§ WHAT YOU HAVE TO DO:
From the listing below, copy every line with the word "Amazon".
== SUPPLIED MATERIAL ==
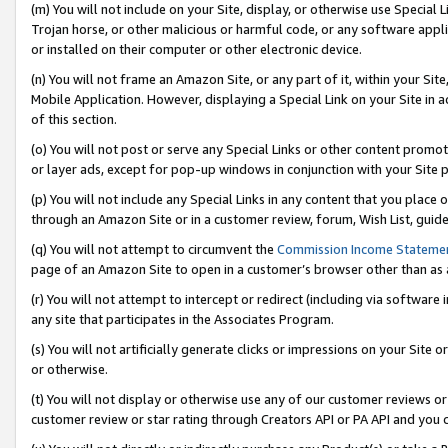
(m) You will not include on your Site, display, or otherwise use Specia
Trojan horse, or other malicious or harmful code, or any software app
or installed on their computer or other electronic device.
(n) You will not frame an Amazon Site, or any part of it, within your Sit
Mobile Application. However, displaying a Special Link on your Site in a
of this section.
(o) You will not post or serve any Special Links or other content prom
or layer ads, except for pop-up windows in conjunction with your Site 
(p) You will not include any Special Links in any content that you place
through an Amazon Site or in a customer review, forum, Wish List, guid
(q) You will not attempt to circumvent the
Commission Income Stateme
page of an Amazon Site to open in a customer’s browser other than as a 
(r) You will not attempt to intercept or redirect (including via softwar
any site that participates in the Associates Program.
(s) You will not artificially generate clicks or impressions on your Si
or otherwise.
(t) You will not display or otherwise use any of our customer reviews or 
customer review or star rating through Creators API or PA API and you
===
§ RESPONSE BELOW:
(n) You will not frame an Amazon Site, or any part of it, within your Sit
through an Amazon Site or in a customer review, forum, Wish List, guid
page of an Amazon Site to open in a customer’s browser other than as a 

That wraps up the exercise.